Tapi hukuman itu ternyata tidak juga membuat jera siswa. Masih ada saja yang mengulang kesalahan yang sama. Harus saya akui, kadang-kdang ada saja tingkah laku siswa yang memancing saya mengeluarkan emosi, yang sebenarnya saya simpan rapat-rapat agar tidak keluar ke permukaan. Syukurlah sampai saat ini ‘makhluk’ yang bernama si emosi itu belum pernah membuatku berang, apalagi sampai melanggar apa yang saya tidak amini (cara-cara kekerasan).

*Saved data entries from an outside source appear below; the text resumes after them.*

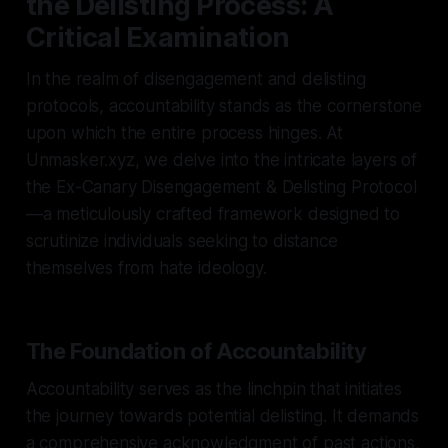
the Delisting Process: A
Critical Examination
In the realm of disengagement and delisting
protocols, accountability stands as the cornerstone
upon which the entire process hinges. At
Unmasker.xyz, we delve into the intricate layers of
the Ex-Canary Disengagement & Delisting Protocol
—a meticulously crafted framework designed to
scrutinize individuals seeking to distance
themselves from hate ideology.
The Foundation of Accountability
Accountability serves as the linchpin that initiates
the journey towards potential delisting. It demands
a comprehensive acknowledgment of past actions,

Suatu malam, saya berfikir bagaimana caranya membuat beberapa siswa yang tidak pernah jera ini. Saat itu bertepatan dengan hingar bingar perayaan Sea Games. Salah satu penghargaan bagi pemenang Sea Games adalah Medali Emas. Terispirasi dari situ, saya kemudian mulai menggunting kertas karton berwarna Pink dan Biru untuk dijadikan “Medali Emas”. Di kertas Biru bertuliskan: ‘Hari ini saya siswa terbaik’. Dan dikertas Pink bertuliskan: ‘Hari ini saya siswa yang tidak disiplin’. Kertas itu diberi lubang dan diikat tali rapiah. Jadilan “medali emas” yang siap digantungkan ke siswa yang berhak mendapatkannya. Sebagai pelengkap, sebagian potongan kertas Pink itu saya tuliskan: ‘bangku kami paling rapi hari ini’. Jadi ini disebut dengan kartu kerapihan bangku.

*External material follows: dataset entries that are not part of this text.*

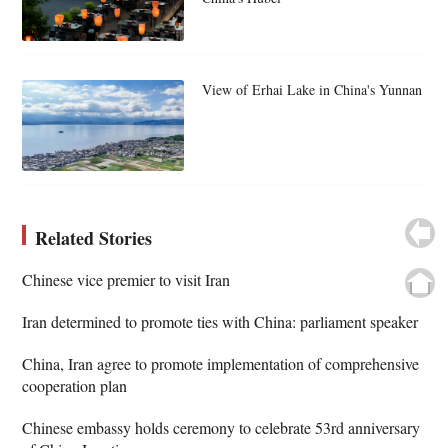
View of Erhai Lake in China's Yunnan
Related Stories
Chinese vice premier to visit Iran
Iran determined to promote ties with China: parliament speaker
China, Iran agree to promote implementation of comprehensive
cooperation plan
Chinese embassy holds ceremony to celebrate 53rd anniversary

Saat pagi menjelang, saya begitu antusias menuju sekolah. Tak sabar ingin menyaksikan bagaimana reaksi siswa melihat meda liemas dan kartu kerapihan yang saya bawa.
“Siapa yang monton pertandingan bola di acara sea games?” tanyaku sambil membuka pertemuan pagi itu.

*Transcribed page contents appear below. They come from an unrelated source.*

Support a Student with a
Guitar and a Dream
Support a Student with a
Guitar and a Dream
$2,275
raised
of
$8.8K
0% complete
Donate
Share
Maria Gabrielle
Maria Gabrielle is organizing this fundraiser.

“Saya bu, saya senang banget liat bola. Ibu nonton juga?, jawab anak-anak serempak.”
“Biasanya kalau pertadingan itu kan juaranya ada yang dapat medali emas. Nah, ini saya bawakan medali emas,” kataku sambil memperlihatkan gantungan kertas warna Pink dan Biru.
“Mulai hari ini, siapa yang disiplin sejak datang sampai pulang sekolah, maka akan mendapatkan medali emas warna Biru. Dan siapa yang tidak disiplin, akan mendapatkan medali emas warna Pink. Selain itu, ini saya bawakan juga kartu ‘kerapihan bangku’. Bagi siapa yang bangkunya paling rapih, kartu ini akan ditempel di bangkunya,” lanjutku sambil memperlihatkan kartu kerapihan bangku.
“Yee...hehehe...masa itu medali emas bu?, celetuk beberapa siswa laki-laki sambil tersenyum.
“Bagus bu, saya mau medali emas yang biru. Saya pasti akan mendapatkannya,” teriak siswa lainnya.
Mereka pun mulai riuh, ada yang tertawa, tersenyum, lompat-lompat, dan ada juga yang diam tanpa reaksi. Memamg lazimnya, anak-anak selalu senang dan antusias dengan sesuatu yang baru.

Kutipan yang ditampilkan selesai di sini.